Fidelis E. Satriastanti& Arientha Primanita, Jakarta – The collapses of a road and an embankment last week are characteristic of the Jakarta administration's failure to provide basic services for its residents and set a poor example for the rest of the country, an activist says.
A 103-meter, two-lane stretch of Jalan RE Martadinata fell into the Japat River last Thursday. While the cause of the collapse is still being determined, most experts have blamed it on subsidence or soil erosion around the base of the piles.
In the same week, a 115-meter stretch of new embankment along the West Flood Canal collapsed. That incident has been blamed on soil quality.
Slamet Daryoni, the head of urban environmental education at the Indonesian Green Institute, said on Wednesday that Jakarta was "destroying itself."
"Despite that, it is still held up as a reference by other cities, but we know the city has failed to protect its citizens, mainly through misguided policies and messed-up spatial planning," he said.
Such policies have led to severe environmental degradation that threatens to usher in a host of disasters, he said.

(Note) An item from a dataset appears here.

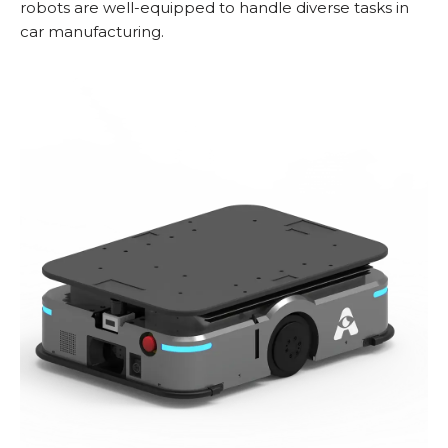
robots are well-equipped to handle diverse tasks in
car manufacturing.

"If there's a decline in the quality of the environment, then we'll see more major disasters like Situ Gintung and Martadinata," Slamet said, referring to the Situ Gintung levee breach that killed 100 people in 2009.

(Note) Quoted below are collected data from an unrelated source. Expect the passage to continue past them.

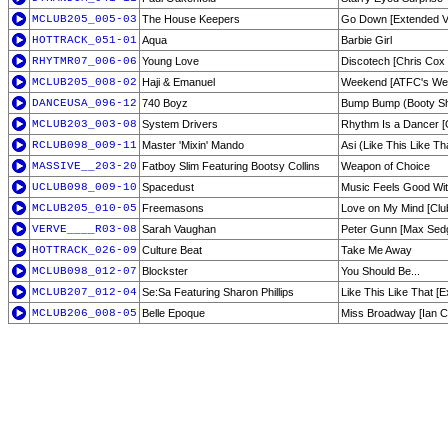
MCLUB205_005-03
The House Keepers
Go Down [Extended V
HOTTRACK_051-01
Aqua
Barbie Girl
RHYTMR07_006-06
Young Love
Discotech [Chris Cox 
MCLUB205_008-02
Haji & Emanuel
Weekend [ATFC's We
DANCEUSA_096-12
740 Boyz
Bump Bump (Booty S
MCLUB203_003-08
System Drivers
Rhythm Is a Dancer [O
RCLUB098_009-11
Master 'Mixin' Mando
Asi (Like This Like Th
MASSIVE__203-20
Fatboy Slim Featuring Bootsy Collins
Weapon of Choice
UCLUB098_009-10
Spacedust
Music Feels Good Wi
MCLUB205_010-05
Freemasons
Love on My Mind [Clu
VERVE____R03-08
Sarah Vaughan
Peter Gunn [Max Sed
HOTTRACK_026-09
Culture Beat
Take Me Away
MCLUB098_012-07
Blockster
You Should Be...
MCLUB207_012-04
Se:Sa Featuring Sharon Phillips
Like This Like That [
MCLUB206_008-05
Belle Epoque
Miss Broadway [Ian C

He said a study by his organization showed that only 33 of the 226 lakes and reservoirs in the Greater Jakarta area were still in good condition.
Darrundono, an environmental and spatial planning expert at Jakarta's Tarumanegara University, said other threats came from climate change.
"Studies predict that because of global warming, the Jakarta coastline will have receded by 15 kilometers by 2020," he said. "In other words, you better start trading in your cars for speedboats."
Darrundono said the problems had never been so acute during the Dutch colonial era, during which time the administration dedicated 25 percent of the city's total area to green space. That figure is now 9.6 percent.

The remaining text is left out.